V: Awaken the Dimensional Mind: The Creative-Active

  • As you accumulate skills, become increasingly bold and begin to experiment.
  • If your work comes from a place deep within, its authenticity will be communicated.
  • Let go of your need for comfort and security. Creative endeavors are by their nature uncertain.
  • Keep a notebook with you at all times. The moment any idea or observation comes, you note it down.
  • Observe things. Conduct thought experiments.
  • Train your mind to look at things from multiple perspectives.
  • Anomalies usually contain the richest information, so do not ignore or explain them away.
  • It’s obvious to observe what is present, but don’t ignore what is absent.
  • The emotions we experience at any time have an inordinate influence on how we perceive the world.
  • Make creativity rather than comfort your goal, and continue to be bold.
  • Like an athlete, enjoy practice, push past your limits, and resist the easy way out.
  • Love learning for its own sake.
  • Read from many different fields, and look for interesting implications and anomalies in others that have implications in your own field.
  • Whatever you are creating or designing, you must test and use it yourself.
  • Embrace slowness as a virtue
  • If we are not careful, however, we get locked into seeing every problem the same way.
  • What really makes successful entrepreneurs is their willingness to adapt their idea and take advantage of possibilities they had not first imagined.
  • Fluidity of mind is the essential entrepreneurial trait. The other essential entrepreneurial trait is supreme tenacity.
  • Mastery takes years of practice, endless routines, hours of doubt, and tenacious overcoming of obstacles.

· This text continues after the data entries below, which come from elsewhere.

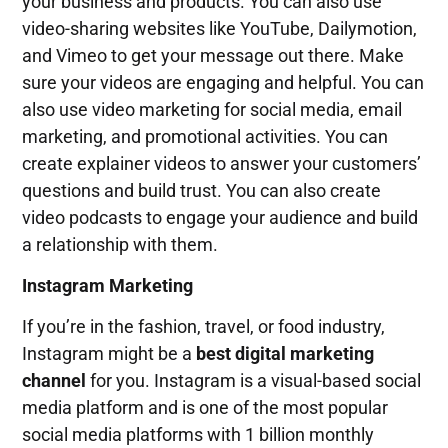
your business and products. You can also use
video-sharing websites like YouTube, Dailymotion,
and Vimeo to get your message out there. Make
sure your videos are engaging and helpful. You can
also use video marketing for social media, email
marketing, and promotional activities. You can
create explainer videos to answer your customers’
questions and build trust. You can also create
video podcasts to engage your audience and build
a relationship with them.
Instagram Marketing
If you’re in the fashion, travel, or food industry,
Instagram might be a
best digital marketing
channel
for you. Instagram is a visual-based social
media platform and is one of the most popular
social media platforms with 1 billion monthly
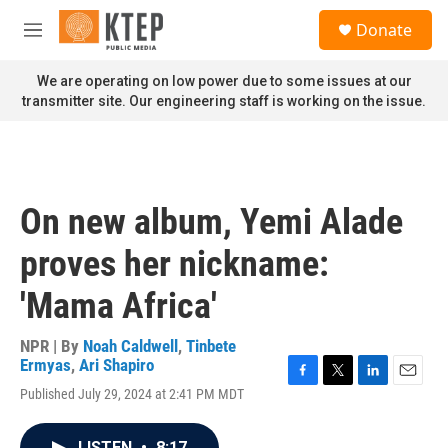
Skip to main content
S
Donate
e
M
a
e
r
n
We are operating on low power due to some issues at our
c
u
transmitter site. Our engineering staff is working on the issue.
h
u
e
r
y
On new album, Yemi Alade
proves her nickname:
'Mama Africa'
NPR | By
Noah Caldwell
,
Tinbete
Ermyas
,
Ari Shapiro
F
T
L
E
Published July 29, 2024 at 2:41 PM MDT
a
w
i
m
c
i
n
a
e
t
k
i
LISTEN
•
8:17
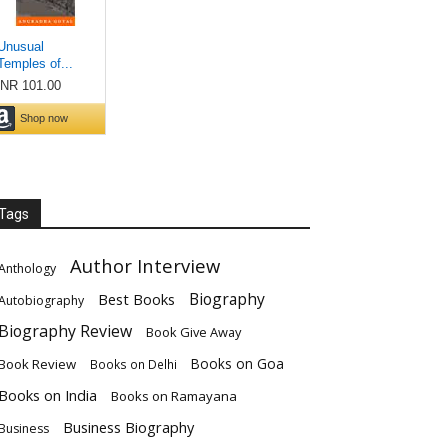
Tags
Author Interview
Anthology
Biography
Best Books
Autobiography
Biography Review
Book Give Away
Books on Goa
Book Review
Books on Delhi
Books on India
Books on Ramayana
Business Biography
Business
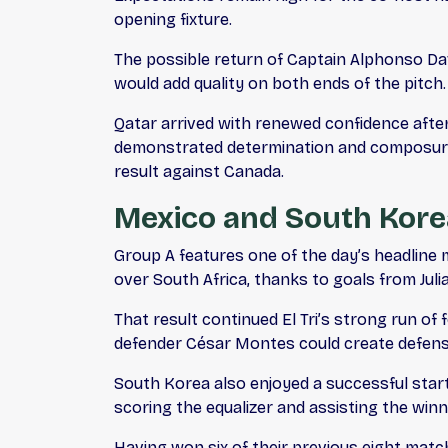
opening fixture.
The possible return of Captain Alphonso Dav
would add quality on both ends of the pitch.
Qatar arrived with renewed confidence after
demonstrated determination and composure 
result against Canada.
Mexico and South Kore
Group A features one of the day’s headline
over South Africa, thanks to goals from Juli
That result continued El Tri’s strong run o
defender César Montes could create defensi
South Korea also enjoyed a successful star
scoring the equalizer and assisting the win
Having won six of their previous eight matc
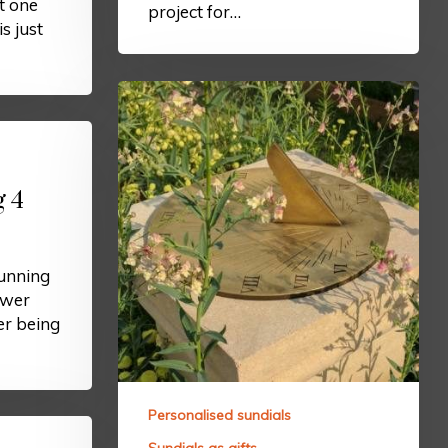
t one
project for…
is just
g 4
tunning
ower
r being
Personalised sundials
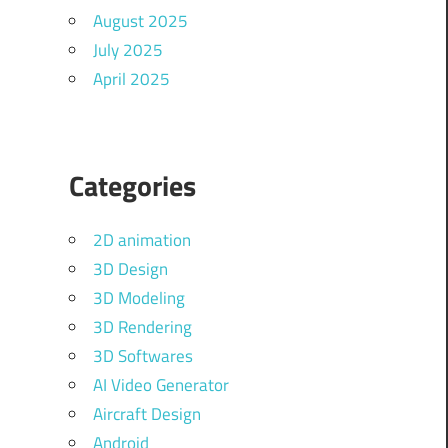
August 2025
July 2025
April 2025
Categories
2D animation
3D Design
3D Modeling
3D Rendering
3D Softwares
AI Video Generator
Aircraft Design
Android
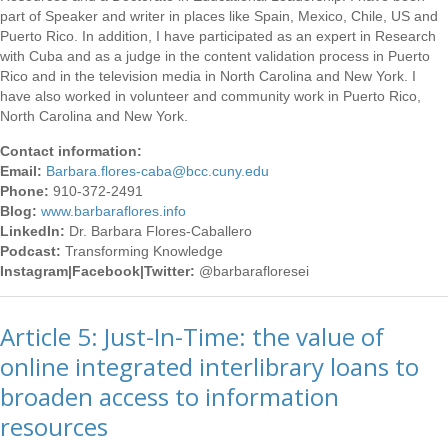
part of Speaker and writer in places like Spain, Mexico, Chile, US and
Puerto Rico. In addition, I have participated as an expert in Research
with Cuba and as a judge in the content validation process in Puerto
Rico and in the television media in North Carolina and New York. I
have also worked in volunteer and community work in Puerto Rico,
North Carolina and New York.
Contact information:
Email:
Barbara.flores-caba
@bcc.cuny.edu
Phone:
910-372-2491
Blog:
www.barbaraflores.info
LinkedIn:
Dr. Barbara Flores-Caballero
Podcast:
Transforming Knowledge
Instagram|Facebook|Twitter:
@barbarafloresei
Article 5: Just-In-Time: the value of
online integrated interlibrary loans to
broaden access to information
resources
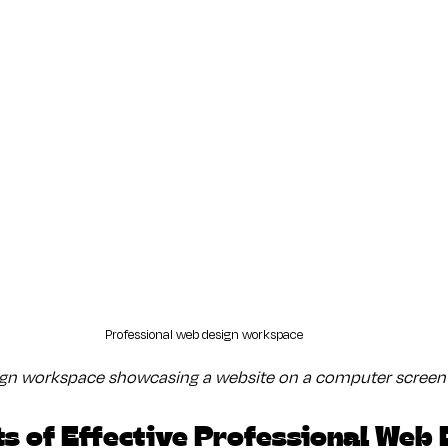
Professional web design workspace
ign workspace showcasing a website on a computer screen
s of Effective Professional Web 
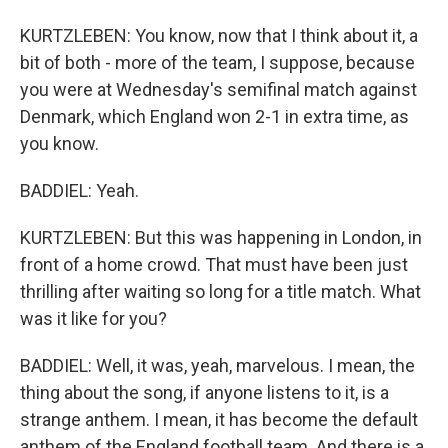
KURTZLEBEN: You know, now that I think about it, a
bit of both - more of the team, I suppose, because
you were at Wednesday's semifinal match against
Denmark, which England won 2-1 in extra time, as
you know.
BADDIEL: Yeah.
KURTZLEBEN: But this was happening in London, in
front of a home crowd. That must have been just
thrilling after waiting so long for a title match. What
was it like for you?
BADDIEL: Well, it was, yeah, marvelous. I mean, the
thing about the song, if anyone listens to it, is a
strange anthem. I mean, it has become the default
anthem of the England football team. And there is a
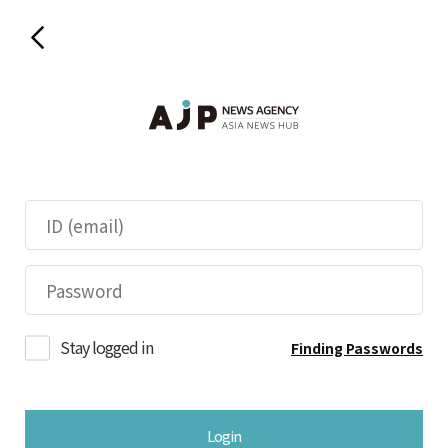
Stay logged in
Finding Passwords
Login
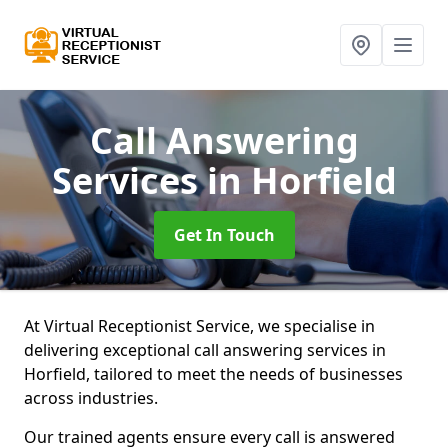
Call Answering
Services
in Horfield
Get In Touch
At Virtual Receptionist Service, we specialise in
delivering exceptional call answering services in
Horfield, tailored to meet the needs of businesses
across industries.
Our trained agents ensure every call is answered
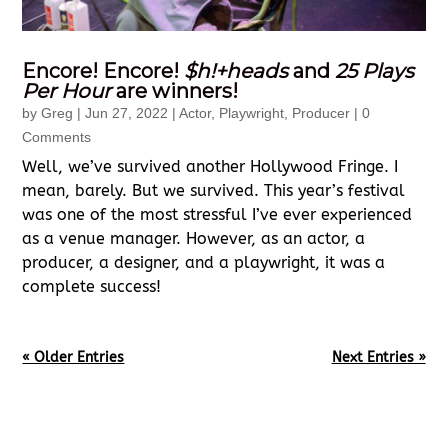
Encore! Encore!
$h!+heads
and
25 Plays
Per Hour
are winners!
by
Greg
|
Jun 27, 2022
|
Actor
,
Playwright
,
Producer
| 0
Comments
Well, we’ve survived another Hollywood Fringe. I
mean, barely. But we survived. This year’s festival
was one of the most stressful I’ve ever experienced
as a venue manager. However, as an actor, a
producer, a designer, and a playwright, it was a
complete success!
« Older Entries
Next Entries »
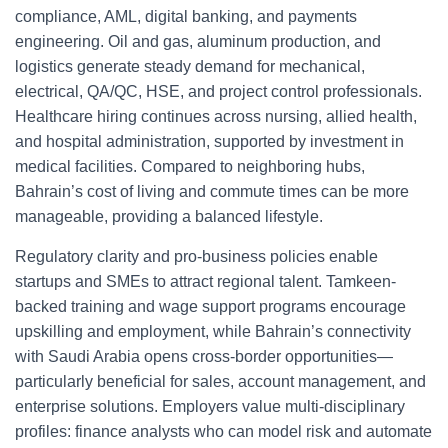
compliance, AML, digital banking, and payments
engineering. Oil and gas, aluminum production, and
logistics generate steady demand for mechanical,
electrical, QA/QC, HSE, and project control professionals.
Healthcare hiring continues across nursing, allied health,
and hospital administration, supported by investment in
medical facilities. Compared to neighboring hubs,
Bahrain’s cost of living and commute times can be more
manageable, providing a balanced lifestyle.
Regulatory clarity and pro-business policies enable
startups and SMEs to attract regional talent. Tamkeen-
backed training and wage support programs encourage
upskilling and employment, while Bahrain’s connectivity
with Saudi Arabia opens cross-border opportunities—
particularly beneficial for sales, account management, and
enterprise solutions. Employers value multi-disciplinary
profiles: finance analysts who can model risk and automate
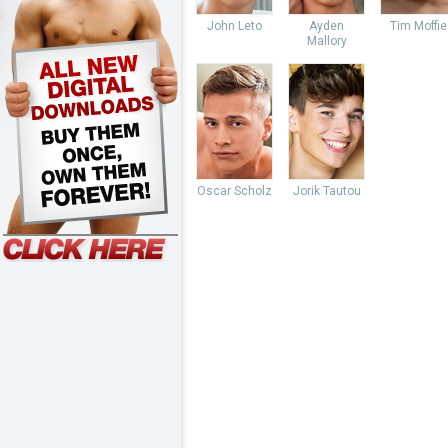
John Leto
Ayden
Tim Moffie
Mallory
Oscar Scholz
Jorik Tautou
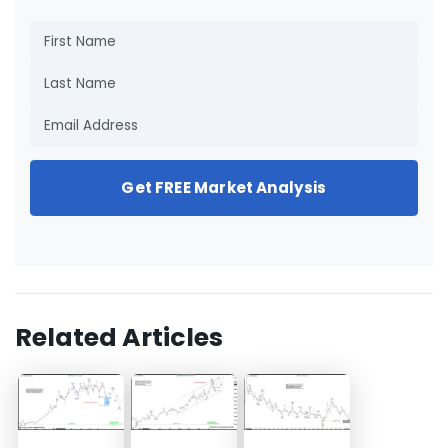
Get FREE Market Analysis
Related Articles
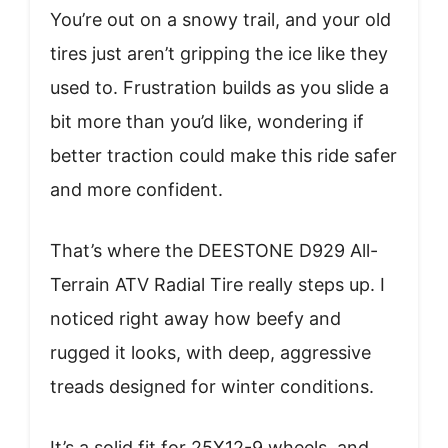
You’re out on a snowy trail, and your old
tires just aren’t gripping the ice like they
used to. Frustration builds as you slide a
bit more than you’d like, wondering if
better traction could make this ride safer
and more confident.
That’s where the DEESTONE D929 All-
Terrain ATV Radial Tire really steps up. I
noticed right away how beefy and
rugged it looks, with deep, aggressive
treads designed for winter conditions.
It’s a solid fit for 25X12-9 wheels, and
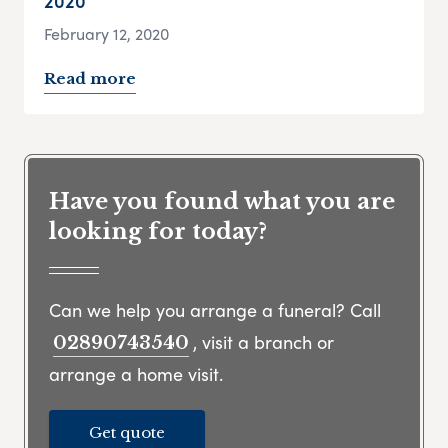
2020
February 12, 2020
Read more
Have you found what you are
looking for today?
Can we help you arrange a funeral? Call
, visit a branch or
02890743540
arrange a home visit.
Get quote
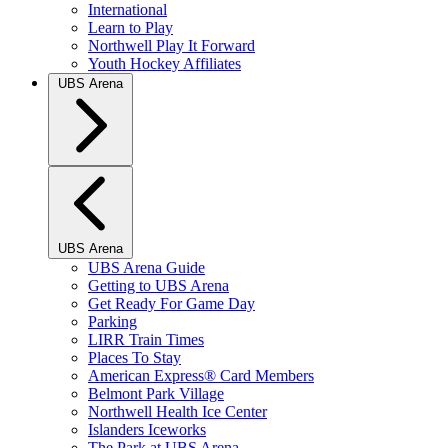
International
Learn to Play
Northwell Play It Forward
Youth Hockey Affiliates
UBS Arena
UBS Arena
UBS Arena Guide
Getting to UBS Arena
Get Ready For Game Day
Parking
LIRR Train Times
Places To Stay
American Express® Card Members
Belmont Park Village
Northwell Health Ice Center
Islanders Iceworks
The Park at UBS Arena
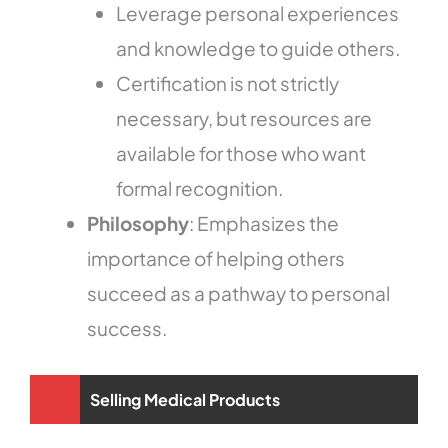
Leverage personal experiences
and knowledge to guide others.
Certification is not strictly
necessary, but resources are
available for those who want
formal recognition.
Philosophy
: Emphasizes the
importance of helping others
succeed as a pathway to personal
success.
Selling Medical Products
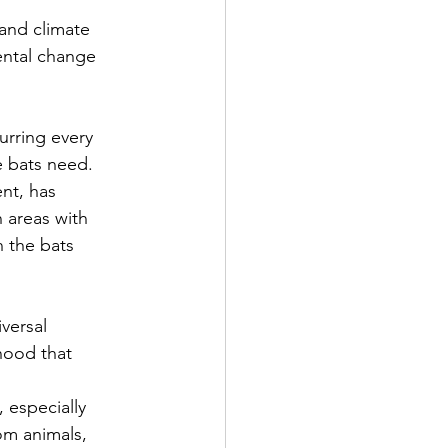
 and climate 
ental change 
urring every 
 bats need. 
nt, has 
 areas with 
 the bats 
versal 
hood that 
 especially 
om animals, 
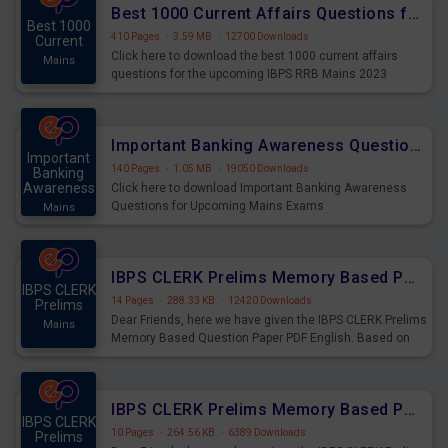
Best 1000 Current Affairs Questions for IBPS RRB Mains 2023
Best 1000
410 Pages
·
3.59 MB
·
12700 Downloads
Current
Click here to download the best 1000 current affairs
Mains
questions for the upcoming IBPS RRB Mains 2023
Important Banking Awareness Questions for Upcoming Mains Exams
Important
140 Pages
·
1.05 MB
·
19050 Downloads
Banking
Awareness
Click here to download Important Banking Awareness
Questions for Upcoming Mains Exams
Mains
IBPS CLERK Prelims Memory Based Paper PDF Held on 26th August 2023 - English
IBPS CLERK
14 Pages
·
288.33 KB
·
12420 Downloads
Prelims
Dear Friends, here we have given the IBPS CLERK Prelims
Mains
Memory Based Question Paper PDF English. Based on
the Exam held on 26th Aug 2023
IBPS CLERK Prelims Memory Based Paper PDF Held on 26th August 2023 - Quantitative Aptitude
IBPS CLERK
10 Pages
·
264.56 KB
·
6389 Downloads
Prelims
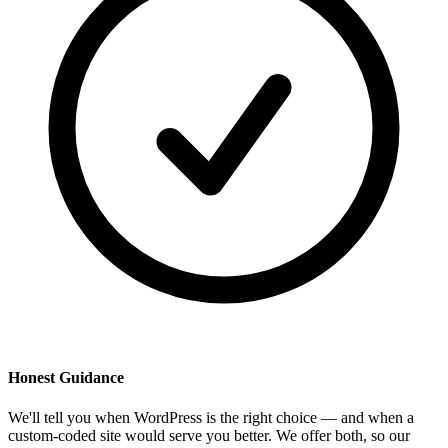
Honest Guidance
We'll tell you when WordPress is the right choice — and when a
custom-coded site would serve you better. We offer both, so our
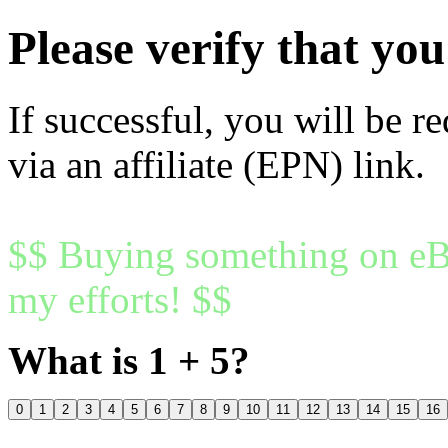
Please verify that y
If successful, you will be r
via an affiliate (EPN) link.
$$ Buying something on eBa
my efforts! $$
What is 1 + 5?
0
1
2
3
4
5
6
7
8
9
10
11
12
13
14
15
16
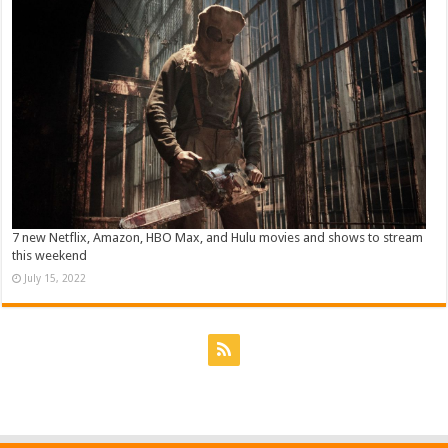
7 new Netflix, Amazon, HBO Max, and Hulu movies and shows to stream
this weekend
July 15, 2022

VI: Fuse the Intuitive with the Rational: Mastery

  • Time x Focus = Mastery.
  • Masters internalize all the individual parts, and gain an intuitive feel for the whole.
  • Cultivate a greater memory capacity. Intellectually stimulating hobbies can serve this purpose.
  • Mastery is not a function of genius or talent. It is a function of time and intense focus applied to a particular field of knowledge.
  • The ability to connect deeply to your environment is the most primal and in many ways the most powerful form of mastery.
  • To achieve mastery, play to your strengths instead of struggling to overcome your weaknesses.
  • Transform yourself through practice.
  • The person who has the wider, more global perspective will be able to think beyond the moment and control the overall dynamic through careful strategizing.
  • Get inside the mind of others so you can understand their perspective.
  • Build connections between different fields and ideas.